“Subito capimmo che la casa di Ferdinando Cirillo, in via Tre Ponti, era meta di pellegrinaggio, un via vai di persone, una specie di ufficio di collocamento. Lì, si tenevano le riunioni per il traffico di armi da guerra e di cocaina”. A parlare dinanzi al collegio della prima sezione penale del Tribunale di Torre Annunziata (presidente Antonio Pepe), è il maggiore Gabriele Mambor, Comandante del Ros di Salerno, che ha condotto in tre lunghi anni, fatti di intercettazioni e di microspie piazzate qua e là, in campagna tra Pompei e Scafati, la maxi-inchiesta “Meccanico”.

Indagine nata nel 2011 “alla ricerca di Francesco Matrone, latitante di Scafati, nella lista dei trenta ricercati italiani” e che poi ha consentito all’Antimafia di ipotizzare a carico di 27 persone, ritenute affiliate al clan Gallo-Limelli-Vangone, una sfilza di reati commessi tra Pompei e l’agro-nocerino-sarnese. Dall’associazione a delinquere finalizzata al traffico di droga (soprattutto cocaina importata dalla Spagna), alla detenzione ed al commercio di armi da guerra (kalashnikov modello Ak 47), fino ad un giro di estorsioni ai danni di ristoranti della città mariana.

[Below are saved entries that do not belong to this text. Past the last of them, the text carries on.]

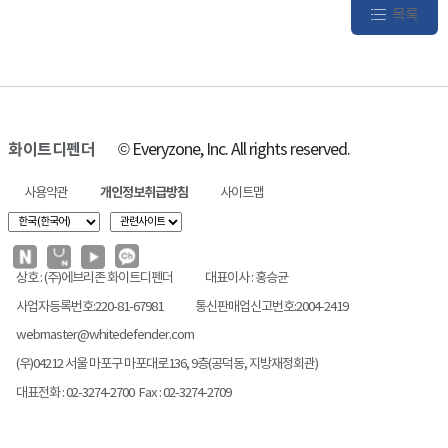
목록
화이트디펜더
© Everyzone, Inc. All rights reserved.
사용약관
개인정보취급방침
사이트맵
상호 : (주)에브리존 화이트디펜더
대표이사 : 홍승균
사업자등록번호:220-81-67981
통신판매업신고번호:2004-2419
webmaster@whitedefender.com
(우)04212 서울 마포구 마포대로136, 9층(공덕동, 지방재정회관)
대표전화 : 02-3274-2700 Fax : 02-3274-2709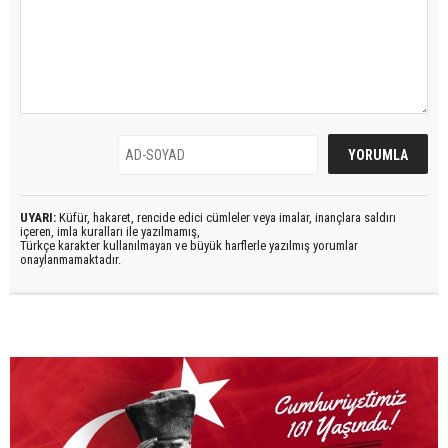
UYARI:
Küfür, hakaret, rencide edici cümleler veya imalar, inançlara saldırı
içeren, imla kuralları ile yazılmamış,
Türkçe karakter kullanılmayan ve büyük harflerle yazılmış yorumlar
onaylanmamaktadır.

Al centro dell’inchiesta la casa rurale di Ferdinando Cirillo, per tutti “Nando o’ Battilamiero”. Furono le telecamere piazzate a pochi metri dalla sua “officina” in via tre Ponti, “anche perché Cirillo non amava il cellulare”, la versione in aula del Comandante dei Ros, a svelare quelle “riunioni serali, dove si parlava di droga e dell’imposizione di macchinette video-poker ai bar di Scafati”.

La sentenza del Gup di Napoli Valerio Natale, il 17 ottobre scorso, ha però assolto dal reato associativo i 24 imputati che avevano scelto la strada dell’abbreviato (tra i quali il boss Giovanni Vangone, Giovan Battista Ametrano e “Nando o’ Battilamiero”, appunto).

Restano così da discutere, in ordinario a Torre Annunziata, solo tre posizioni. Quelle di Antonio Manzo (difeso dall’avvocato Luigi Senatore) e Vincenzo Staffetta (assistito da Francesco Matrone): per entrambi l’accusa è di partecipazione all’associazione finalizzata al traffico di droga. Imputato nel processo gemello è pure Vincenzo Arcamone, al quale invece il pm della Dda, Pierpaolo Filippelli, contesta la ricettazione di un carico d’olio rubato in Spagna.

Alla prossima udienza, in estate, i difensori depositeranno in dibattimento quella sentenza che a Napoli, in autunno, ha già escluso l’esistenza dell’associazione a carico di 24 imputati. Una mossa, forse decisiva, per salvare dall’accusa anche Manzo e Staffetta.